Hame continued inexorably, like the darkness that Jack could feel creeping over him. "It says that the Face of Boe will speak his final secret to a traveller."

"Yeah, but not yet. Who needs secrets, eh?" The Doctor was still desperately trying to prevent the inevitable. For a moment, Jack felt sorry for his old friend. There had been a time when he had been a child in comparison to the Time Lord, but now, it was the Doctor who was like a small child desperately trying to prevent bedtime from approaching. But there was no preventing what was to come. What had already come.

"I have seen so much," he mused. "Perhaps too much. I am the last of my kind — as you are the last of yours, Doctor."

"That's why we have to survive. Both of us. Don't go," the Time Lord pleaded, tears in his eyes.

"I must," he said firmly. "But know this, Time Lord. You are not alone."

Shock reverberated through the Doctor's mind and closed it to his touch as the Time Lord jumped up and away, removing his physical presence as well. Jack closed his eyes. Very well. Everyone dies alone in the end. Had someone said that to him?

The darkness was very close now, and he welcomed it. He sensed Martha's puzzlement at the Doctor's reaction, as well as her unrequited love for the Time Lord. She did not yet know the Time Lord's secret.
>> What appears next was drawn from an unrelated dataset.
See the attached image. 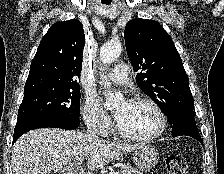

He sent one final pulse of love and respect to Novice Hame, felt her weeping, and then darkness rolled over him, and broke, and there was, at the last, light, and a voice teasing him.

"Well, you took your time," Rose said.


Author's Notes:

  • This story was written almost immediately after the end of the third season of the current run of Doctor Who, after Jack Harkness reveals that he was known in his youth as the Face of Boe, because he was the first Time Agent to be recruited from the Boeshane Peninsula. I did not revise it to take into account any of his subsequent Torchwood or Doctor Who appearances. (Which is why neither Donna nor Sarah Jane appear in it.)

  • It's a little maudlin, but there's something really, really, really sad about the Face of Boe.

  • Because of the nature of the story I was telling, I had to weave in the dialogue from the three episodes in which the Face of Boe appeared. Very little of the dialogue, therefore, is original to me.

Disclaimer: Doctor Who and Torchwood and the characters, situations, and appertenances thereto are all owned by the BBC. I'm just borrowing them. No infringement is intended and no profit will be had herefrom.